Najprawdopodobniej pierwszy na świecie zakaz sprzedaży wody w butelkach wprowadziło miasteczko w australijskim stanie Nowa Południowa Walia - powiadomił w środę serwis internetowy BBC. Celem jest ochrona środowiska. Za wprowadzeniem zakazu niemal jednomyślnie opowiedziała się społeczność Bundanoon, położonego około 120 km na południowy-zachód od Sydney.

Na głosowanie w ratuszu stawiło się ponad 350 osób spośród około 2,5 tysiąca mieszkańców miasta.
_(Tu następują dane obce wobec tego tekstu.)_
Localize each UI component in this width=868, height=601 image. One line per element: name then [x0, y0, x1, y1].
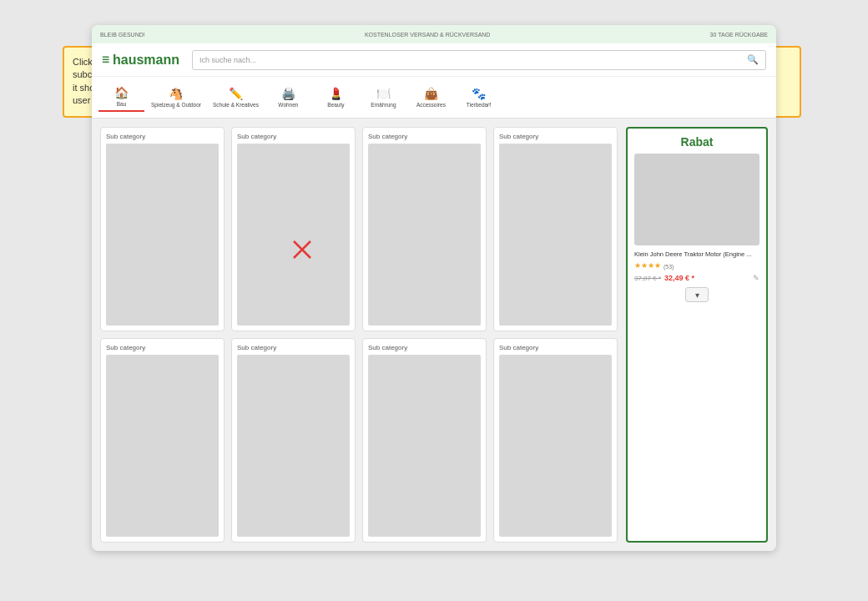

Tylko jedna opowiedziała się przeciwko zakazowi.

Pomysłodawcy inicjatywy argumentują, że wydobywanie, pakowanie i transportowanie butelkowanej wody stanowi niepotrzebne marnotrawstwo zasobów naturalnych. Zwracają również uwagę na ilość odpadów, która w związku z tym powstaje.

Na poparcie swoich tez podają przykład producenta napojów, który zamierzał wydobywać wodę w okolicy Bundanoon, butelkować ją w Sydney, a następnie przywozić z powrotem. Ten przypadek uświadomił ludziom, jaki wpływ na środowisko ma butelkowana woda - powiedział John Dee, jeden z organizatorów kampanii na rzecz zakazu.

Od września w sklepach w Bundanoon zamiast butelkowanej wody będą sprzedawane puste butelki, przeznaczone do wielokrotnego użytku. Będzie je można napełnić wodą z wyposażonych w filtry źródełek, zlokalizowanych przy głównych ulicach miasteczka.

Miejscowi sklepikarze poparli ten projekt, choć jeden z nich powiedział agencji Bloomberga, że z powodu wycofania z asortymentu butelkowanej wody straci 1,6 tysiąca dolarów australijskich (około 4 tysiące złotych) rocznie.

Natomiast dyrektor Australijskiego Instytutu Wody Butelkowanej Geoff Parker na łamach dziennika "Sydney Morning Herald" skrytykował zakaz za ograniczanie konsumentom wyboru. Jak zauważył, wpływ na środowisko butelki wody wytwarzanej w okolicy rynku zbytu jest znacznie mniejszy, niż takich importowanych produktów jak puszka pomidorów, butelka szampana czy ser.